Pedro estava na cozinha. O barulho suave dos pratos sendo guardados no armário ecoava na casa vazia. Entre eles, as conversas rareavam com o passar dos anos, como se a intimidade já não precisasse de tanto esforço verbal. Mas, na verdade, havia uma profundidade oculta por trás desse silêncio que compartilhavam. A distância emocional era crescente, e Alice percebia isso a cada dia. Ainda assim, não havia palavras. Nunca havia palavras.
Ela lembrou-se de quando se conheceram. As conversas fluiam como cachoeiras e os sorrisos nasciam espontâneos e puros. Falavam de tudo, ou ao menos era o que parecia na época. Falavam sobre o mundo, sobre o futuro, mas não sobre si mesmos. Nunca se tocavam nas camadas mais profundas, No início, Alice acreditava que o silêncio era uma expressão de conforto. Uma linguagem sem palavras, onde a simples presença do outro já bastava. Agora, o silêncio era sufocante. Pedro entrou na sala com uma xícara de café. Sentou-se na cadeira de sempre, não muito longe dela, mas longe o suficiente para que seus mundos internos continuassem desconectados.
— A chuva está forte, né! — disse ele, quebrando o silêncio como quem joga uma pedra num lago calmo.
Alice assentiu, sem desviar o olhar da janela. Poderia ter respondido, poderia ter comentado sobre o tempo, sobre como a chuva lhe trazia uma melancolia constante, mas manteve-se quieta. Havia tanto não dito entre eles que qualquer palavra agora parecia irrelevante. Sabia que, em algum ponto, a relação havia se partido, mas não conseguia apontar o exato momento.

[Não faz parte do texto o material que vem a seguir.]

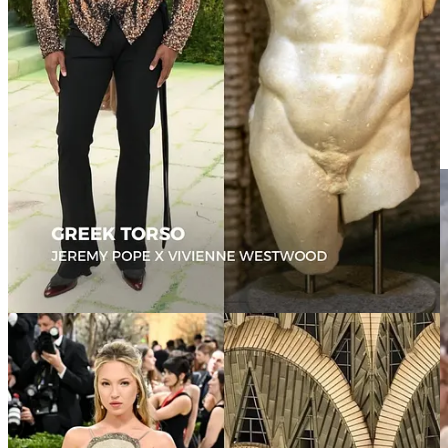
example of fashion becoming actual installation art.
The dress reportedly contained over 15,000 glass bubbles and
required more than 2,500 hours of craftsmanship, but the truly
surreal detail was the hidden technology embedded underneath that
produced floating bubbles around her body as she moved.
It felt like contemporary immersive art: part sculpture, part science
experiment, part dream sequence.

Talvez tivesse sido uma série de pequenas fissuras, como rachaduras imperceptíveis num espelho que, de repente, se estilhaça sem aviso.
— Você está bem? — Pedro perguntou de repente, num tom que parecia ensaiado, como se já soubesse a resposta que receberia.

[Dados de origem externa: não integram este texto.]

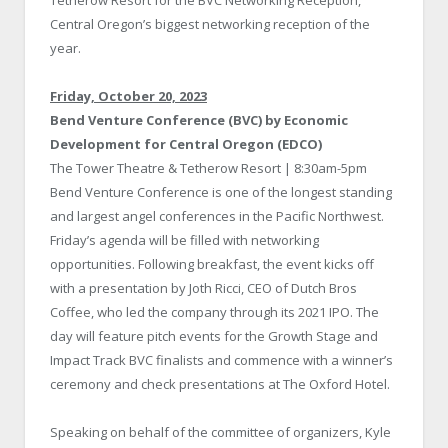
Tetherow Resort for the BVC Networking Reception,
Central Oregon’s biggest networking reception of the
year.
Friday, October 20, 2023
Bend Venture Conference (BVC) by Economic
Development for Central Oregon (EDCO)
The Tower Theatre & Tetherow Resort | 8:30am-5pm
Bend Venture Conference is one of the longest standing
and largest angel conferences in the Pacific Northwest.
Friday’s agenda will be filled with networking
opportunities. Following breakfast, the event kicks off
with a presentation by Joth Ricci, CEO of Dutch Bros
Coffee, who led the company through its 2021 IPO. The
day will feature pitch events for the Growth Stage and
Impact Track BVC finalists and commence with a winner’s
ceremony and check presentations at The Oxford Hotel.
Speaking on behalf of the committee of organizers, Kyle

Alice sentiu uma pressão no peito, uma onda de palavras não ditas querendo romper a barreira que ela mesma tinha construído. Por um momento, considerou dizer tudo. Dizer que estava cansada de viver na superfície, que ansiava por uma conexão verdadeira, que o silêncio entre eles estava lhe corroendo por dentro. Queria falar sobre as noites mal dormidas, sobre os medos que carregava, sobre a solidão que sentia mesmo estando ao lado dele.

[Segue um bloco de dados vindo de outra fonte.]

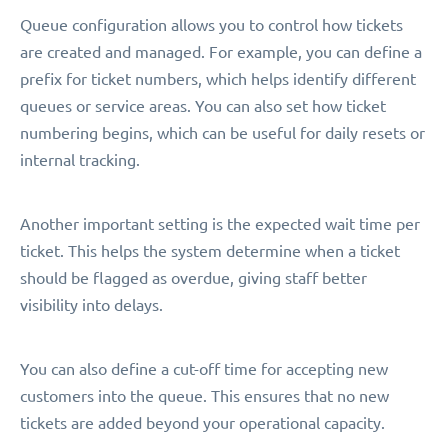
Queue configuration allows you to control how tickets
are created and managed. For example, you can define a
prefix for ticket numbers, which helps identify different
queues or service areas. You can also set how ticket
numbering begins, which can be useful for daily resets or
internal tracking.
Another important setting is the expected wait time per
ticket. This helps the system determine when a ticket
should be flagged as overdue, giving staff better
visibility into delays.
You can also define a cut-off time for accepting new
customers into the queue. This ensures that no new
tickets are added beyond your operational capacity.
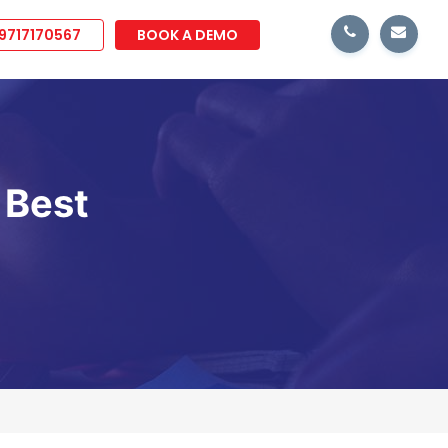
 9717170567
BOOK A DEMO
 Best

Mas não disse nada disso. Não porque não queria, mas porque não sabia como. As palavras estavam ali, mas pareciam fragmentos soltos, sem forma ou ordem, impossíveis de serem costurados em algo que fizesse sentido. Em vez disso, ela apenas assentiu, uma vez mais, a resposta mais fácil e mais destrutiva que poderia dar.
— Estou bem, sim!
E com essa mentira, sentiu que mais um pedaço dela se quebrava. Pedro suspirou, levantou-se e foi para o quarto, deixando para trás o eco de um diálogo que nunca aconteceu.
Alice ficou ali, sozinha na sala, olhando para a janela e para a própria imagem borrada no vidro. Ela sabia que esse vazio não era exclusivo dela. Todos carregam seus silêncios, suas palavras não ditas, suas verdades não reveladas. Sabia que o silêncio, de certa forma, era uma escolha. Uma escolha de manter a paz, de evitar conflitos, de não encarar os fantasmas que assombram cada ser humano. Mas sabia também que esse silêncio estava, aos poucos, roubando a sua essência.
Ela se levantou lentamente e foi até o espelho do corredor. Olhou para si mesma como se estivesse vendo outra pessoa. Os olhos, antes brilhantes de curiosidade, agora eram opacos, cheios de um cansaço que ela não reconhecia. Tocou o próprio rosto, sentindo a textura da pele que, de alguma forma, parecia diferente. Mais áspera. Mais dura. Afastou-se do espelho, sentindo uma estranha repulsa pelo que via. Não por sua aparência física, mas pela mulher que tinha se tornado.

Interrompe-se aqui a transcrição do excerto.